Using the module API, it is possible to define more complex function and data types: inline functions, macros, etc. However, the resulting C code will be cumbersome and hard to read. Therefore, we recommend that you limit the module code which creates functions and data structures to the absolute minimum, and leave the rest for a Lisp package that will accompany your module, because doing these additional tasks in Lisp is much easier, and will produce a much more readable code. For example, given a module function module-func defined as above, one way of making a macro module-macro based on it is with the following simple Lisp wrapper:

(defmacro module-macro (&rest args)
  "Documentation string for the macro."
  (module-func args))

The Lisp package which goes with your module could then load the module using the load primitive (see Emacs Dynamic Modules) when the package is loaded into Emacs.

By default, module functions created by make_function are not interactive. To make them interactive, you can use the following function.

Function: void make_interactive (emacs_env *env, emacs_value function, emacs_value spec)

This function, which is available since Emacs 28, makes the function function interactive using the interactive specification spec. Emacs interprets spec like the argument to the interactive form. Using interactive, and see Code Characters for interactive. function must be an Emacs module function returned by make_function.

Note that there is no native module support for retrieving the interactive specification of a module function. Use the function interactive-form for that. Using interactive. It is not possible to make a module function non-interactive once you have made it interactive using make_interactive.

If you want to run some code when a module function object (i.e., an object returned by make_function) is garbage-collected, you can install a function finalizer. Function finalizers are available since Emacs 28. For example, if you have passed some heap-allocated structure to the data argument of make_function, you can use the finalizer to deallocate the structure. See (libc)Basic Allocation, and see (libc)Freeing after Malloc. The finalizer function has the following signature:

void finalizer (void *data)

Here, data receives the value passed to data when calling make_function. Note that the finalizer can’t interact with Emacs in any way.

Directly after calling make_function, the newly-created function doesn’t have a finalizer. Use set_function_finalizer to add one, if desired.

Function: void emacs_finalizer (void *ptr)

The header emacs-module.h provides the type emacs_finalizer as a type alias for an Emacs finalizer function.

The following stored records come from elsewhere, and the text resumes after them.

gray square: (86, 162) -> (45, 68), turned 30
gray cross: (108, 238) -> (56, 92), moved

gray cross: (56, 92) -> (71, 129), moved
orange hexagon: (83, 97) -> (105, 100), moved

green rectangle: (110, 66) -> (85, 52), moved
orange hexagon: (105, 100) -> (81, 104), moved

Function: emacs_finalizer get_function_finalizer (emacs_env *env, emacs_value arg)

This function, which is available since Emacs 28, returns the function finalizer associated with the module function represented by arg. arg must refer to a module function, that is, an object returned by make_function. If no finalizer is associated with the function, NULL is returned.

Function: void set_function_finalizer (emacs_env *env, emacs_value arg, emacs_finalizer fin)

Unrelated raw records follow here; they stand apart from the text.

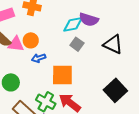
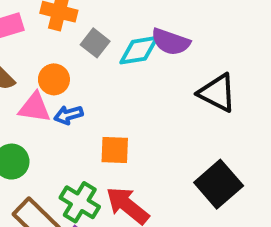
pink triangle: (16, 44) -> (35, 108), moved
gray square: (77, 44) -> (95, 43), moved
orange square: (62, 75) -> (115, 150), size x0.7

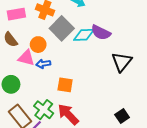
gray square: (95, 43) -> (62, 28), size x1.6
black triangle: (217, 93) -> (122, 62), turned 35
black square: (219, 184) -> (122, 116), moved, size x0.6

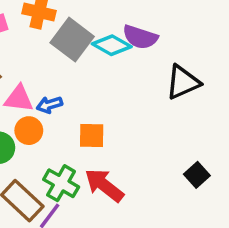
cyan diamond: (84, 35) -> (112, 45), turned 40
orange circle: (38, 45) -> (29, 131), moved
black triangle: (122, 62) -> (183, 82), turned 35

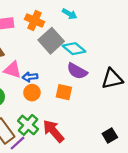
purple semicircle: (140, 37) -> (77, 71), moved
orange circle: (29, 131) -> (32, 93), moved
orange square: (92, 136) -> (64, 92), moved

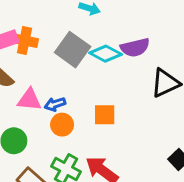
orange cross: (34, 21) -> (24, 40), moved
purple semicircle: (77, 71) -> (135, 48), moved, turned -30

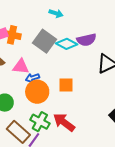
pink triangle: (29, 100) -> (21, 67), moved
orange circle: (62, 125) -> (37, 92), size x1.5

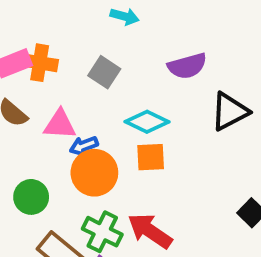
gray square: (44, 41) -> (104, 72), size x0.7
cyan diamond: (67, 44) -> (147, 122), moved

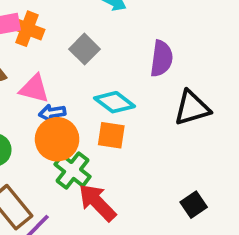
purple semicircle: (187, 66) -> (161, 59), turned -78
green cross: (102, 232) -> (73, 170), moved

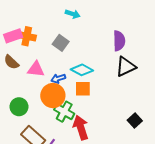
purple semicircle: (161, 59) -> (119, 41), moved
blue arrow: (52, 113) -> (58, 79), moved
red arrow: (97, 203) -> (81, 128), turned 35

This function, which is available since Emacs 28, sets the function finalizer associated with the module function represented by arg to fin. arg must refer to a module function, that is, an object returned by make_function. fin can either be NULL to clear arg’s function finalizer, or a pointer to a function to be called when the object represented by arg is garbage-collected. At most one function finalizer can be set per function; if arg already has a finalizer, it is replaced by fin.